START THE DATA

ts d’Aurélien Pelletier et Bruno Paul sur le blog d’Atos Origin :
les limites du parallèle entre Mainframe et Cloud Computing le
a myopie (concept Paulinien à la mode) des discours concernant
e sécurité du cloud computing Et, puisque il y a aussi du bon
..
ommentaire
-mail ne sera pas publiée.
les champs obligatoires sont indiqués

END THE DATA

* _PROBLEM TO SOLVE_
All of the entries should be transcribed exactly as they appear.

* _EXERCISE SOLUTION_
ts d’Aurélien Pelletier et Bruno Paul sur le blog d’Atos Origin :
les limites du parallèle entre Mainframe et Cloud Computing le
a myopie (concept Paulinien à la mode) des discours concernant
e sécurité du cloud computing Et, puisque il y a aussi du bon
..
ommentaire
-mail ne sera pas publiée.
les champs obligatoires sont indiqués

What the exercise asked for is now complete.